A ball is thrown up vertically with a certain velocity so that, it reaches a maximum height h. Find the ratio of the times in which it is at height  h3 while going up and coming down respectively.

To solve this problem, we need to understand the physics of a ball thrown vertically. When a ball is thrown upwards, it slows down due to gravity until it reaches its maximum height, at which point its velocity is zero. Then it starts to fall back down, speeding up due to gravity.

Let's denote:

• u as the initial velocity of the ball
• h as the maximum height reached by the ball
• t1 as the time taken to reach height h/3 while going up
• t2 as the time taken to reach height h/3 while coming down

From the equations of motion, we know that:

1. h = ut - 0.5gt^2 (where g is the acceleration due to gravity)

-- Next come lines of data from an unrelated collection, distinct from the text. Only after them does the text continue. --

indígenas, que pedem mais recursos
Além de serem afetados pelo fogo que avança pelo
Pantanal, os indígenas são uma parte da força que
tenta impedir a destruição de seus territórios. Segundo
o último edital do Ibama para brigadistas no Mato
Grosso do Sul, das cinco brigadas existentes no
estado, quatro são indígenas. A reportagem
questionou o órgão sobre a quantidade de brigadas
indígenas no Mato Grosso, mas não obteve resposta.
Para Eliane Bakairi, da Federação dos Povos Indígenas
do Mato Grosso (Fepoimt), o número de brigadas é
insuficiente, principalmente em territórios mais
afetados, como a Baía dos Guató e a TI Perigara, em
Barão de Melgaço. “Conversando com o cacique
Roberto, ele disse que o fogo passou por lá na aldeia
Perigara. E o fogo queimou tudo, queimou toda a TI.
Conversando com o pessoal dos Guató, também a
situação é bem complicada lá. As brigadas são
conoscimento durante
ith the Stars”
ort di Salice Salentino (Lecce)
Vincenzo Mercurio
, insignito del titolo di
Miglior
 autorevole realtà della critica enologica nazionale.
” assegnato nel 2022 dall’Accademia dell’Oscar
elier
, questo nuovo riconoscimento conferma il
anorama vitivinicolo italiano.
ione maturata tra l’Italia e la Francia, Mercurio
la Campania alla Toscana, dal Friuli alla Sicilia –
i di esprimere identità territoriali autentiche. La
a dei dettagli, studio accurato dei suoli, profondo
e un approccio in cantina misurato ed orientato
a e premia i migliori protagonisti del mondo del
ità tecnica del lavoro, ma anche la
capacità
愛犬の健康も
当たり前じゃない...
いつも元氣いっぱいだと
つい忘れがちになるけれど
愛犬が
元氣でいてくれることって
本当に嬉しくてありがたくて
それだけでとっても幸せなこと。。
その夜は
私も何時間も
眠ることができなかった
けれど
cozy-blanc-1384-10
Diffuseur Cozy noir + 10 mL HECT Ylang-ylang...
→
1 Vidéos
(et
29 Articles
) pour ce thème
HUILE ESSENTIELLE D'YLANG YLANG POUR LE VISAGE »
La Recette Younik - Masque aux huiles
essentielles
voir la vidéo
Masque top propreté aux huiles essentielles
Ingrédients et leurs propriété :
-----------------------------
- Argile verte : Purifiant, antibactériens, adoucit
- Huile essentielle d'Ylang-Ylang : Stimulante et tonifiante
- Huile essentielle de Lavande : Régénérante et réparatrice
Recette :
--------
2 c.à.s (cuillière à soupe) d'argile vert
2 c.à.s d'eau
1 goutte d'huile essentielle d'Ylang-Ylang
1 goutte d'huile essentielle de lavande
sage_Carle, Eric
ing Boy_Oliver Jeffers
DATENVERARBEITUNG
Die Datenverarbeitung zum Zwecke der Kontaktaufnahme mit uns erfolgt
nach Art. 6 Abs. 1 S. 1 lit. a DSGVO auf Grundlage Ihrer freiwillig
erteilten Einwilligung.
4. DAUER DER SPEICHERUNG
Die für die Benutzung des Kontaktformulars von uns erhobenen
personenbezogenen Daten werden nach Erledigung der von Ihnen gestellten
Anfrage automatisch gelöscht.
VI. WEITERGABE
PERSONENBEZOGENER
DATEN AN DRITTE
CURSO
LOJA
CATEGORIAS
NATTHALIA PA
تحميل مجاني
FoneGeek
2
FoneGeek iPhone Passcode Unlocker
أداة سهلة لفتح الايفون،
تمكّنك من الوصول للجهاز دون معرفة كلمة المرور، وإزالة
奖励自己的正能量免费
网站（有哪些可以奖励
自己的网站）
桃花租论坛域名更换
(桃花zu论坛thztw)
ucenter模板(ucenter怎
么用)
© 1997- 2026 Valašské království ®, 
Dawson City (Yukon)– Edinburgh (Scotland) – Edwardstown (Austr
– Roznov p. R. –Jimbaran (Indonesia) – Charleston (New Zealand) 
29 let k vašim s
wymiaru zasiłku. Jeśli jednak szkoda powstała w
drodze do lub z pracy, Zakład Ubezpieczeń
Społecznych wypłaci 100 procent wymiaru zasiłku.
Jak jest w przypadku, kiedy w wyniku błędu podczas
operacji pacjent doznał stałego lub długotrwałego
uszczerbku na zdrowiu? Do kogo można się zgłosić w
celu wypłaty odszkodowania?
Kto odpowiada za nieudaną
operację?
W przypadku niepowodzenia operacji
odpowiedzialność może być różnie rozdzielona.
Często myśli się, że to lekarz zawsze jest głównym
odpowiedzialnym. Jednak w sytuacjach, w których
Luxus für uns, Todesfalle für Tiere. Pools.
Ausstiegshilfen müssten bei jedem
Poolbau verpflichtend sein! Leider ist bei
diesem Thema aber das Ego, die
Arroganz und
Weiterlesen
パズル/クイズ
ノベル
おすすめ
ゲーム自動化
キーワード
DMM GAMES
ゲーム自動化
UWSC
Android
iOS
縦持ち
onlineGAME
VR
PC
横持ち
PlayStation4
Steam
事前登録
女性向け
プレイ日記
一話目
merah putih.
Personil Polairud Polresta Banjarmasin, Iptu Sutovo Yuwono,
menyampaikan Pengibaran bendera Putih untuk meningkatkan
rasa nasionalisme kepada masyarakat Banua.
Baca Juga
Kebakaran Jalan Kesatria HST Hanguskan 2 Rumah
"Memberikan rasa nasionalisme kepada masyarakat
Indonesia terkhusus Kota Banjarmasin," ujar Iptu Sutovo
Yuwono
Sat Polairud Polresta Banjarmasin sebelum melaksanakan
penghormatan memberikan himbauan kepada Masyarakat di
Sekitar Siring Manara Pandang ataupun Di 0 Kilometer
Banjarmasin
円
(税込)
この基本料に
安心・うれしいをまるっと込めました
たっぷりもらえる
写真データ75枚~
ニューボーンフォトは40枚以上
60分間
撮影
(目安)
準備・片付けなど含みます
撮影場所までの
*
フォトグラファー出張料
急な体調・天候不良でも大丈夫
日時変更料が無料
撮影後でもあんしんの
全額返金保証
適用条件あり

2. h/3 = ut1 - 0.5gt1^2 (while going up)

3. h - h/3 = 0.5gt2^2 (while coming down, as the initial velocity at the maximum height is 0)

From equation 1) we can express the initial velocity as u = (h + 0.5gt^2) / t

Substituting u from equation 1) into equation 2) gives us:

h/3 = [(h + 0.5gt^2) / t] * t1 - 0.5gt1^2

Solving this equation for t1 gives us the time taken to reach height h/3 while going up.

Similarly, solving equation 3) for t2 gives us the time taken to reach height h/3 while coming down.

Finally, the ratio of t1 to t2 gives us the ratio of the times in which the ball is at height h/3 while going up and coming down respectively.